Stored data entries
● ● ● ● ●

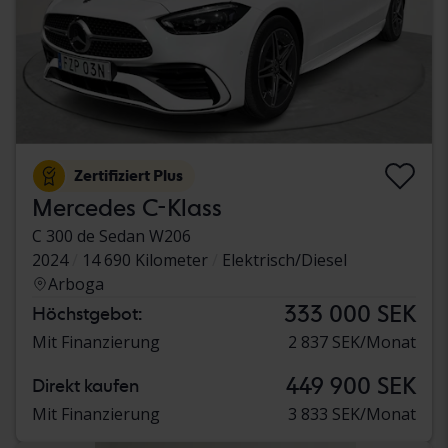
Zertifiziert Plus
Mercedes C-Klass
C 300 de Sedan W206
2024
14 690 Kilometer
Elektrisch/Diesel
Arboga
333 000 SEK
Höchstgebot:
Mit Finanzierung
2 837 SEK/Monat
449 900 SEK
Direkt kaufen
Mit Finanzierung
3 833 SEK/Monat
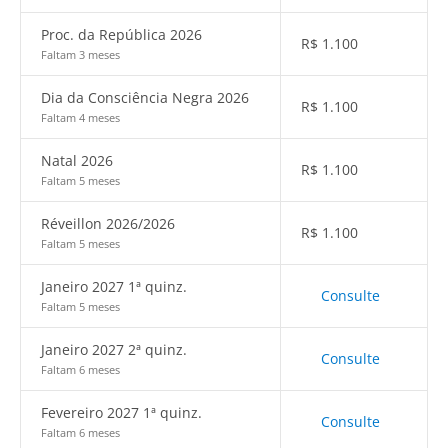
Proc. da República 2026
R$
1.100
Faltam 3 meses
Dia da Consciência Negra 2026
R$
1.100
Faltam 4 meses
Natal 2026
R$
1.100
Faltam 5 meses
Réveillon 2026/2026
R$
1.100
Faltam 5 meses
Janeiro 2027 1ª quinz.
Consulte
Faltam 5 meses
Janeiro 2027 2ª quinz.
Consulte
Faltam 6 meses
Fevereiro 2027 1ª quinz.
Consulte
Faltam 6 meses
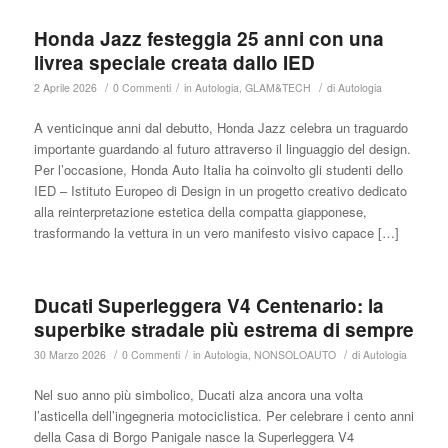
Honda Jazz festeggia 25 anni con una
livrea speciale creata dallo IED
/
/
/
2 Aprile 2026
0 Commenti
in
Autologia
,
GLAM&TECH
di
Autologia
A venticinque anni dal debutto, Honda Jazz celebra un traguardo
importante guardando al futuro attraverso il linguaggio del design.
Per l’occasione, Honda Auto Italia ha coinvolto gli studenti dello
IED – Istituto Europeo di Design in un progetto creativo dedicato
alla reinterpretazione estetica della compatta giapponese,
trasformando la vettura in un vero manifesto visivo capace […]
Ducati Superleggera V4 Centenario: la
superbike stradale più estrema di sempre
/
/
/
30 Marzo 2026
0 Commenti
in
Autologia
,
NONSOLOAUTO
di
Autologia
Nel suo anno più simbolico, Ducati alza ancora una volta
l’asticella dell’ingegneria motociclistica. Per celebrare i cento anni
della Casa di Borgo Panigale nasce la Superleggera V4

● ● ● ● ●

- Exercise brief -
Every line above with the string "Honda" in it needs to be copied.

- Exercise solution -
Honda Jazz festeggia 25 anni con una
A venticinque anni dal debutto, Honda Jazz celebra un traguardo
Per l’occasione, Honda Auto Italia ha coinvolto gli studenti dello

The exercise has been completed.